A federal judge in Boston has ruled that a lawsuit alleging the government is discriminating against immigrants of color by ending their Temporary Protected Status can move forward, rejecting the government’s argument to dismiss the case.
US District Judge Denise J. Casper wrote in her 42-page ruling Monday that a combination of factors “allege plausibly that a discriminatory purpose was the motivating factor in a decision” to terminate Temporary Protected Status for Haitians, Salvadorans, and Hondurans, including “statements of animus by people … involved in the decision-making process” and the “disparate impact on particular racial groups.”
More than 300,000 immigrants from Haiti, El Salvador, and Honduras have legally called the United States home — some for decades — under the humanitarian program, after natural disasters caused havoc in their homelands and made them unable to safely absorb returning citizens from the United States.
A country’s Temporary Protected Status, or TPS, designation lasts six to 18 months and is renewed at the discretion of the executive branch of government.

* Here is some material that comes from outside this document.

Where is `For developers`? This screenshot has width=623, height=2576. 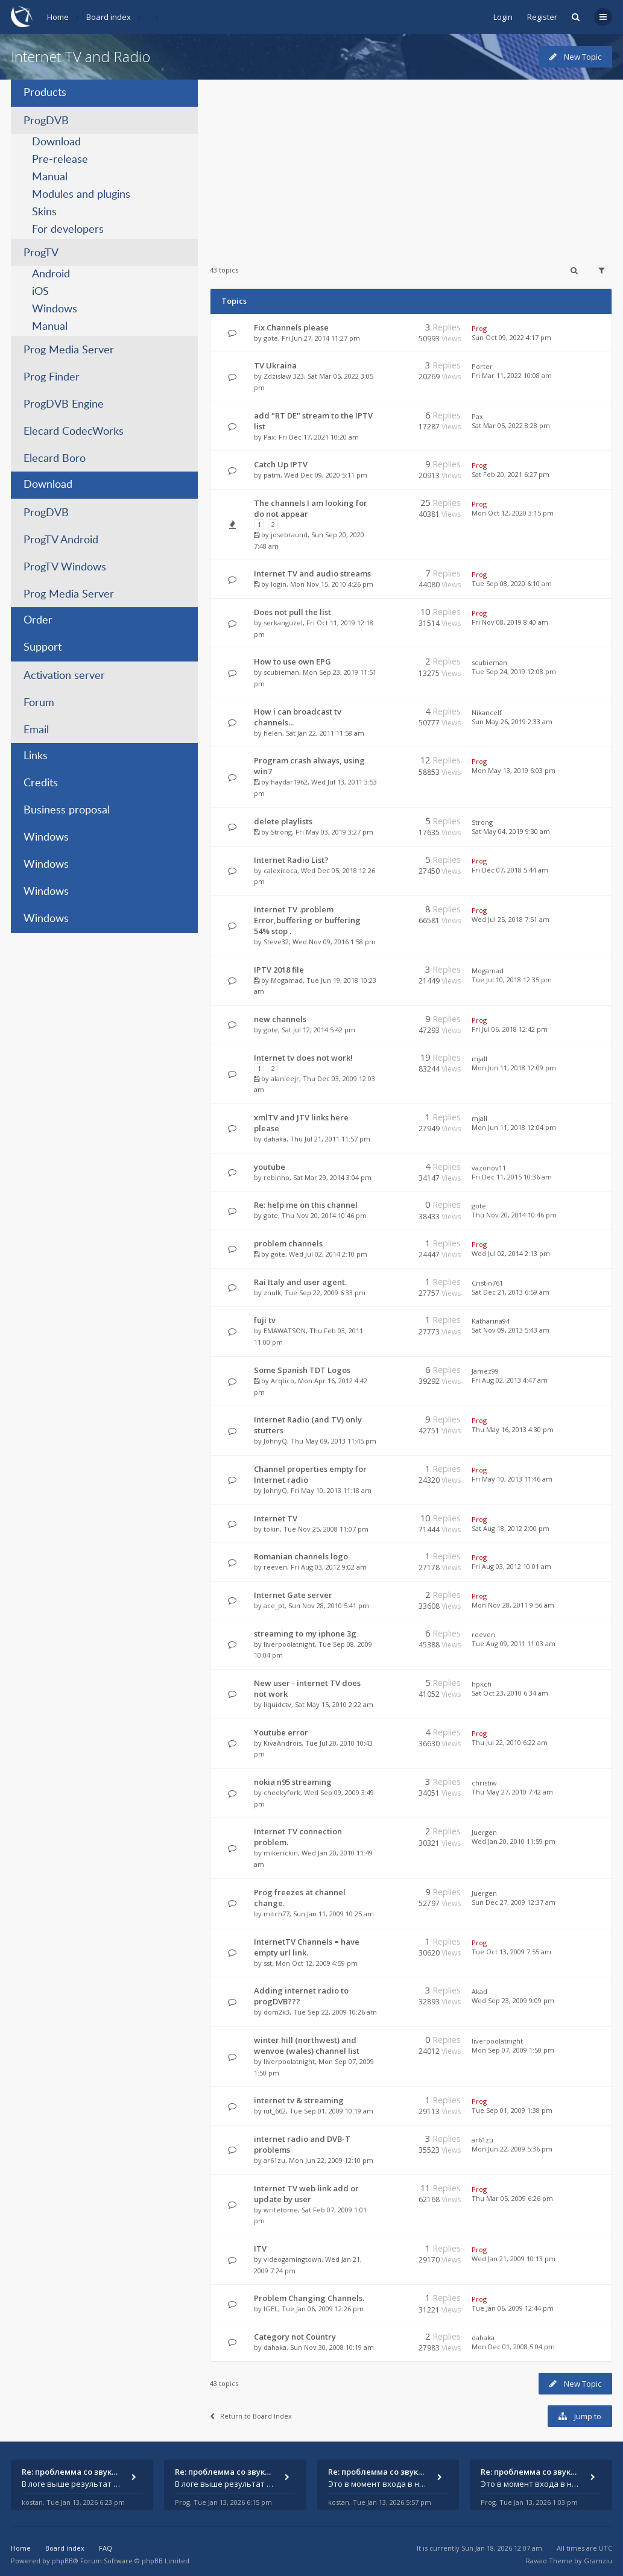 For developers is located at coordinates (68, 229).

The Trump administration says the conditions that triggered the need for the provisional immigration status for the countries in question have been resolved, so their citizens must leave the United States within the next year to 16 months or face deportation.

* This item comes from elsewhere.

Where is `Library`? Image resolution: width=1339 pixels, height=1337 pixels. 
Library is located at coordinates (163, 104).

The Lawyers’ Committee for Civil Rights and Economic Justice and the law offices of Choate, Hall & Stewart sued the government in February on behalf of immigrants from the countries in question and two advocacy organizations, arguing that the decision to end TPS for these countries was unconstitutional and “impermissibly infected by invidious discrimination.”
They cited racist statements and discriminatory actions by President Trump and his administration, including Trump’s reported use of vulgar language to describe Haiti and African nations while saying immigrants from Norway would be preferable.

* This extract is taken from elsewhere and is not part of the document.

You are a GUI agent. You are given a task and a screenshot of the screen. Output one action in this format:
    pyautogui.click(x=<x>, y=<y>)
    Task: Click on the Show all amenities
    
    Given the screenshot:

The civil rights group also “plausibly alleged” that there had been a significant shift in policy that narrows the scope for reexamining a country’s conditions, which the government was required to notify the public about and give reason for but failed to do, Casper wrote.
“There is no justification, explicit or otherwise, for Defendants’ switch to focusing on whether the conditions that caused the initial designation had abated rather than a fuller evaluation of whether the country would be able to safely accept returnees,” she said.
Oren Nimni from the Lawyer’s Committee said Casper’s ruling is a “vital step forward in the fight to protect TPS. It’s clear from the length and depth of the analysis that she clearly examined all of the important elements of the case, and we’re looking forward to moving ahead with the litigation.”
The Department of Justice, which represented the administration in court, declined to comment Tuesday about the judge’s ruling.
The government argued that the courts lack authority to intervene because the sole discretion for determining which countries are granted TPS rests with the secretary of the Department of Homeland Security and is, therefore, not subject to judicial oversight.
And even if Trump has said racist things about immigrants of color, as the complaint states, there have been “no allegations whatsoever” that Homeland Security Secretary Kirstjen Nielsen, or former deputy secretary Elaine Duke, “has any discriminatory animus,” a Justice Department lawyer argued previously in court.
Casper rejected this argument, writing that the “courts have repeatedly held, however, that ‘liability for discrimination will lie when a biased individual manipulates a non-biased decision-maker into taking discriminatory action,’ ” that is, a biased supervisor does or says something that makes an employee act in kind even if “not directly motivated by animus.”
National immigrant advocacy groups celebrated Casper’s ruling, which also rejected the government’s argument that a recent Supreme Court decision in favor of Trump’s ban on travel from several predominantly Muslim countries means that in immigration-related matters, the court must defer to the executive branch.
“The statutory provision at issue ... involve no national security judgments,” she wrote.